■ Exercise objective:
Should a line below contain the word "Institutions", report it.

____ Supplied records

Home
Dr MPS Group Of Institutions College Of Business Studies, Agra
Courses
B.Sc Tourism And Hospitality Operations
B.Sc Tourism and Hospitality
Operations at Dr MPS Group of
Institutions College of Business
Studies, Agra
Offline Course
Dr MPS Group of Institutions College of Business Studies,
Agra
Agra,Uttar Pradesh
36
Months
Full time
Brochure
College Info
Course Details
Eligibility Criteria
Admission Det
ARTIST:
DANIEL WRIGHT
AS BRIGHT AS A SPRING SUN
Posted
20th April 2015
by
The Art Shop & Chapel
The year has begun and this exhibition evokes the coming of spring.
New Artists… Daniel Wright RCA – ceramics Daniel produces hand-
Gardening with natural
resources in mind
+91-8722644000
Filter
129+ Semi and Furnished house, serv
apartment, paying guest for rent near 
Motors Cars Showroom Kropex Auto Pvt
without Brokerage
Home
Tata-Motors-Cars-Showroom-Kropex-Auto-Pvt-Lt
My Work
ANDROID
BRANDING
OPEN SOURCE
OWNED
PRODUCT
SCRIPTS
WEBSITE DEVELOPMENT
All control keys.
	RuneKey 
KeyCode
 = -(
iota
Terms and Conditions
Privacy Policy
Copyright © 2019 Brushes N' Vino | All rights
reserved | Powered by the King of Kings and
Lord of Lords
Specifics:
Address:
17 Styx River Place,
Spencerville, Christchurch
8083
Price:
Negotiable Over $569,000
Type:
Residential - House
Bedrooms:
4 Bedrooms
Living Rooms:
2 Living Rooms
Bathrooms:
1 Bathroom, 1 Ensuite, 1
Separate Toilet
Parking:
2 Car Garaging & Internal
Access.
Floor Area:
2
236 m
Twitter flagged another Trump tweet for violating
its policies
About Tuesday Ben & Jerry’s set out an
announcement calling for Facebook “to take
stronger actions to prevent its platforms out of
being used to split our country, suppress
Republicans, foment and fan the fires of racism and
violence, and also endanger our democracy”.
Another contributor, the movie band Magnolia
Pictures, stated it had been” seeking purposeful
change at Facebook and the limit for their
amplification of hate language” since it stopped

________

■ Task output:
Dr MPS Group Of Institutions College Of Business Studies, Agra
Institutions College of Business
Dr MPS Group of Institutions College of Business Studies,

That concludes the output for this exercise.